Un couple sort du restaurant en riant très fort. Geordie entend des bruits de vaisselles et du monde parler en bruit de fond.
GEORDIE
Je vois. Tu ne m'as pas écouté. Tu es partie rencontrer Stern... "mon" actionnaire...
KATE
Je te l'ai dit, j'ai besoin d'investissements. Et c'est le seul sur la liste qui ait accepté de me rencontrer.
GEORDIE
Méfie-toi de ce vieux loup, Kate !!
KATE
Tu peux dormir sans crainte (regardant autour d'elle) , en réalité il essaye de me recaser avec son fils homo.
GEORDIE
Oh...
Geordie explose de rire.
KATE
Qu'y-a-t-il de si drôle ??
GEORDIE
Toi... Tu as le don pour te mettre dans des situations impossibles.
Kate serre les poings.
KATE
Je peux y arriver.
GEORDIE
Oui, mais tu devras en payer le prix si tu t'en remets à Stern. Écoute Kate...

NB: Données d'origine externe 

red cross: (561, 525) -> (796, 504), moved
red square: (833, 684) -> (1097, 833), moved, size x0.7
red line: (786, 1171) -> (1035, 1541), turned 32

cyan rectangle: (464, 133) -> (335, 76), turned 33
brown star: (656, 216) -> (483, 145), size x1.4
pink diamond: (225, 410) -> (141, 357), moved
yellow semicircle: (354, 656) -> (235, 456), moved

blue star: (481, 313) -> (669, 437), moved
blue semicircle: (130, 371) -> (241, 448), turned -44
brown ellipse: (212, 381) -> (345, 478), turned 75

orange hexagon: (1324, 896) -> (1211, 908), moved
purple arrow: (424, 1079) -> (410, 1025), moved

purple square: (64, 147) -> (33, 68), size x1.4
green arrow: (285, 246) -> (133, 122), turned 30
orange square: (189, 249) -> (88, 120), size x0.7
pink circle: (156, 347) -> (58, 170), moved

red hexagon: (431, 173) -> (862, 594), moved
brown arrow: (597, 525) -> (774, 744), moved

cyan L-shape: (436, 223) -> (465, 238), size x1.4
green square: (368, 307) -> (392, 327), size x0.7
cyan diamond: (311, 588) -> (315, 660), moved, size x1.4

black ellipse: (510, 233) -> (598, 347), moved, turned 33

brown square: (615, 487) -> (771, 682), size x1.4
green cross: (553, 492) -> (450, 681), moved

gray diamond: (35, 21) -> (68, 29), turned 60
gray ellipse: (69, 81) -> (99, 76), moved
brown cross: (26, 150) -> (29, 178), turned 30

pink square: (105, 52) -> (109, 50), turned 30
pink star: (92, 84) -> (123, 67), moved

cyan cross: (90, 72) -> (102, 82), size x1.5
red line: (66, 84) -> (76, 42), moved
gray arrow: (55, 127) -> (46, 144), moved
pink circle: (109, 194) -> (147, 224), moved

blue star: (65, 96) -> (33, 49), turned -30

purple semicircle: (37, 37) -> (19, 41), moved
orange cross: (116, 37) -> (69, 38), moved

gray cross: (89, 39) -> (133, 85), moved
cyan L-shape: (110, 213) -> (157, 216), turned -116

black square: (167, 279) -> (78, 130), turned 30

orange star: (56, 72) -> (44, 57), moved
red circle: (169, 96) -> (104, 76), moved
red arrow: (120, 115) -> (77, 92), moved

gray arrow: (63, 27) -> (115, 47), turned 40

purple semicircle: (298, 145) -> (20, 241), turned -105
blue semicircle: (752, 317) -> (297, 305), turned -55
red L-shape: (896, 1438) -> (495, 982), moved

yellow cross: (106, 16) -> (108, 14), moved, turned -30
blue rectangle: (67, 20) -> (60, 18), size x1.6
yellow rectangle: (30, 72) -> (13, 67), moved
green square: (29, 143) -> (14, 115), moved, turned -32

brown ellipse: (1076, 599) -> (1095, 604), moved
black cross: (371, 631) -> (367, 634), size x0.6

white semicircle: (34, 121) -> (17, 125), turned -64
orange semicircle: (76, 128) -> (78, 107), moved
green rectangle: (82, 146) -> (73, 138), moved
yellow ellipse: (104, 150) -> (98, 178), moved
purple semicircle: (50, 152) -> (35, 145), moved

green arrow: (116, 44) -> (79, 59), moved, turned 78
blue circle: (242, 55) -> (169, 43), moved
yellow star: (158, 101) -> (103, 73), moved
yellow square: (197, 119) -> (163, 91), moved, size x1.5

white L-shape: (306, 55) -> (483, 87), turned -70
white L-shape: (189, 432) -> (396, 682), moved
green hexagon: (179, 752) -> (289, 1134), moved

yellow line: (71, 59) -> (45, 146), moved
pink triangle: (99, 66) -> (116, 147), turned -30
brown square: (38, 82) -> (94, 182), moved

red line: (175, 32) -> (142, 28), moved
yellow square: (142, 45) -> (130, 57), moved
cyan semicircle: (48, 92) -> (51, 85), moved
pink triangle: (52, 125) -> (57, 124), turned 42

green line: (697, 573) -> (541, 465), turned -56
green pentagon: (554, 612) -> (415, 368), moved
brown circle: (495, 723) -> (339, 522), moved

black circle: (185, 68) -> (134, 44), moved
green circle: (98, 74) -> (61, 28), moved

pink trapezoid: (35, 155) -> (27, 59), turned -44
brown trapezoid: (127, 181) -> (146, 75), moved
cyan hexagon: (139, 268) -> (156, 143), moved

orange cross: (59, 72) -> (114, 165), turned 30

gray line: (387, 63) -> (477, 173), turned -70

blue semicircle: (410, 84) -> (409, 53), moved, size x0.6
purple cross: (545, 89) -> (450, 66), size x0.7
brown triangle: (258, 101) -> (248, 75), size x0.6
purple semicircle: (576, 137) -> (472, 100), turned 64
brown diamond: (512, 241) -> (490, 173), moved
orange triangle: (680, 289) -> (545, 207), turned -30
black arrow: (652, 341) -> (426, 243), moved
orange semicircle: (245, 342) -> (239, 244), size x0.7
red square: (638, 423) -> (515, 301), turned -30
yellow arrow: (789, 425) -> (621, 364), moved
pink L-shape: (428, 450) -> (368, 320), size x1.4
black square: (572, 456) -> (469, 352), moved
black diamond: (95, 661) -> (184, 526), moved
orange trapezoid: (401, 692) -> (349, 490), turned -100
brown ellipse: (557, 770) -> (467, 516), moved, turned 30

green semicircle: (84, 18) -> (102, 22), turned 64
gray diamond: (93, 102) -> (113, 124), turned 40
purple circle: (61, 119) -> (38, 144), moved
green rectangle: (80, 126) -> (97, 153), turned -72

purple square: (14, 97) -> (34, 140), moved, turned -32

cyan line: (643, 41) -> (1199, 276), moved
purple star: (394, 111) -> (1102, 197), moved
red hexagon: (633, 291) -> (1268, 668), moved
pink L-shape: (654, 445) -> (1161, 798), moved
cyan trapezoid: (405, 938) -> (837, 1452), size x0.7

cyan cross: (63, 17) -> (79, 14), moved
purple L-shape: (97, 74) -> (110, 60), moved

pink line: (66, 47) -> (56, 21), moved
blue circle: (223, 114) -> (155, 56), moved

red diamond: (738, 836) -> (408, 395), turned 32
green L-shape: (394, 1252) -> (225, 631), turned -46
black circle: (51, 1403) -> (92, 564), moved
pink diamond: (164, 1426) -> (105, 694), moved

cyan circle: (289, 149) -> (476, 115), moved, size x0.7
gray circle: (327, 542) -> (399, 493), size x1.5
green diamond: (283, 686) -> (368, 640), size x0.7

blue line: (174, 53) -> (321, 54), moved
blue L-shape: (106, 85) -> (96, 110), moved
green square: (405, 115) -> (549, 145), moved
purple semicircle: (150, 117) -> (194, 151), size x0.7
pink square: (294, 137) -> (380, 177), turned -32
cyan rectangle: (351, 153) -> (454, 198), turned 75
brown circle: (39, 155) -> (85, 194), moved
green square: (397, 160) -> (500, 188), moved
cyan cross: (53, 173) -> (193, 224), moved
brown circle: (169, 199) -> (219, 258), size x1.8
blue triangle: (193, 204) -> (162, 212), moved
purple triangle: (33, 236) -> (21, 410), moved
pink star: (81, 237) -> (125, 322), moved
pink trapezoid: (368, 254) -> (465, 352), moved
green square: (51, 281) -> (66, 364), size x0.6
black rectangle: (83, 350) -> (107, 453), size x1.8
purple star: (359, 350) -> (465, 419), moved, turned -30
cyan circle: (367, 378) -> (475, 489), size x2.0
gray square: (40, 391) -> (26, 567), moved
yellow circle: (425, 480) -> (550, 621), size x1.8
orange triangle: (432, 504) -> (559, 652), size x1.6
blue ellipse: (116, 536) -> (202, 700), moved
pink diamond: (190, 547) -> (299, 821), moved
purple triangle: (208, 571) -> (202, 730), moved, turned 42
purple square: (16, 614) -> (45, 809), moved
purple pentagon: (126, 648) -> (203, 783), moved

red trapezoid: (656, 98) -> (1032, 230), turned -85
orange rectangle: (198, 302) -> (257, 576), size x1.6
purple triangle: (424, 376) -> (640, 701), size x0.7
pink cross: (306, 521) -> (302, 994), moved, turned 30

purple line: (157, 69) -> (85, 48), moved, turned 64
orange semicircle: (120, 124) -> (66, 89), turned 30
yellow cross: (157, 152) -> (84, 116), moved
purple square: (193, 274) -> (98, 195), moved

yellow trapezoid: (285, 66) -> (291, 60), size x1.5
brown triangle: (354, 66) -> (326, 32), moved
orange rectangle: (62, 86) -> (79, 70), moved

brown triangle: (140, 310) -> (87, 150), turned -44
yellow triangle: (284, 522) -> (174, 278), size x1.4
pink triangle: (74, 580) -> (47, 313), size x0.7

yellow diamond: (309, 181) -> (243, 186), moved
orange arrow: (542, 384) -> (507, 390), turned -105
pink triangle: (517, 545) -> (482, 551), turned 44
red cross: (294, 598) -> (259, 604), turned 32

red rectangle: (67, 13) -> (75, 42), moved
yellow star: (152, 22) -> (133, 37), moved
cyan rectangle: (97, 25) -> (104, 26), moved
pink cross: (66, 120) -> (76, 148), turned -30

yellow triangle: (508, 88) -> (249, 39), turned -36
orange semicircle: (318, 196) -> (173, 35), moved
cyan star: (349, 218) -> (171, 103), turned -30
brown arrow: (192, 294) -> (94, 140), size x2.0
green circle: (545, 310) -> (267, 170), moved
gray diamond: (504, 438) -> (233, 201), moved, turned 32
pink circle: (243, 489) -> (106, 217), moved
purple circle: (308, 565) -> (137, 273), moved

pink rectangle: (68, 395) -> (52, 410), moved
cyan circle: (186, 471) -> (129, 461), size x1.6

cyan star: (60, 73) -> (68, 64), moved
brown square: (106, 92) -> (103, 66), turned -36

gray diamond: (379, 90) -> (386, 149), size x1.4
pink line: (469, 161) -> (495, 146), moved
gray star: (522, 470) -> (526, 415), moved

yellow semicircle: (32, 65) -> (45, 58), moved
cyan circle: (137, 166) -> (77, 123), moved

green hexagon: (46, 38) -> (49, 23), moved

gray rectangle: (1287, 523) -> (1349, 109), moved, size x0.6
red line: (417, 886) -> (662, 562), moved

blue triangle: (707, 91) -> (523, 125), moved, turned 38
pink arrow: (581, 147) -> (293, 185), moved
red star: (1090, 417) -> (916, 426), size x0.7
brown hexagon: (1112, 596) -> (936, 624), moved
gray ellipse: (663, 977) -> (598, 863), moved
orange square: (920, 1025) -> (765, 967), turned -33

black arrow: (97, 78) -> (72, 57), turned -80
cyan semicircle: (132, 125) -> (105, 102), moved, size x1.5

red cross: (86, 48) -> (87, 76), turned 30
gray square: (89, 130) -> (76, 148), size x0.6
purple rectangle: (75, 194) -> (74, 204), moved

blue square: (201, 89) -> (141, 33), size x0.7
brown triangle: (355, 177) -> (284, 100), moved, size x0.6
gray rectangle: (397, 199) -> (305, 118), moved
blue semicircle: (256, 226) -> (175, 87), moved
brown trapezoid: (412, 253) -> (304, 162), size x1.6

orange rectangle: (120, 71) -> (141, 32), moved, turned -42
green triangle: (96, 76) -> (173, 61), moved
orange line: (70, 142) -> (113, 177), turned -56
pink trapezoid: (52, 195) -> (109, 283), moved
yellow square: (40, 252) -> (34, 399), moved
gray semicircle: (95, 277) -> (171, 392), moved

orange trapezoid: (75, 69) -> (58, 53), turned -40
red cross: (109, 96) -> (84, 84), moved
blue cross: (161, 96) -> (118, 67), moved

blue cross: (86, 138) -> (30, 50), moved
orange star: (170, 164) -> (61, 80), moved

La voix de Geordie devient subitement plus profonde, plus sérieuse.
GEORDIE
Voilà, je dois t'avouer quelque chose.
Le sang de Kate se glace, sentant la mauvaise nouvelle.
GEORDIE
J'ai adoré cette soirée à Harvard et surtout celle après. Vraiment.
KATE
Mais ??
GEORDIE
J'ai omis de te dire la vérité, parce que ce soir là je me suis engueulée avec... ma fiancée.
Le mot est lâchée. Kate en reste bouche-bée.
KATE
Ta... fiancée ??
GEORDIE
On doit se marier à l'automne prochain, mais c'est compliqué entre nos familles. Avant d'arriver à Harvard, j'avais un peu forcé sur l'alcool, suite à notre engueulade.
KATE
Je vois...
GEORDIE
Je sais que ça n'est pas très classe de ma part de t'avoir fait ce coup-là, et encore plus de te l'annoncer par téléphone. Je pensais te l'annoncer ce week-end de visu, mais comme tu n'es plus en Amérique....
KATE (voyant Edward ouvrir la porte du restaurant)
Je dois te laisser. Mon rendez-vous m'attend.
Kate raccroche et contient ses larmes en serrant les poings. Edward s'en aperçoit.
EDWARD
Tout va bien ?
KATE
Rentrons. J'ai besoin de commander un autre Aperol Spritz.
Edward referme la porte derrière elle, réfléchissant à ce qu'il a entendu quelques secondes avant...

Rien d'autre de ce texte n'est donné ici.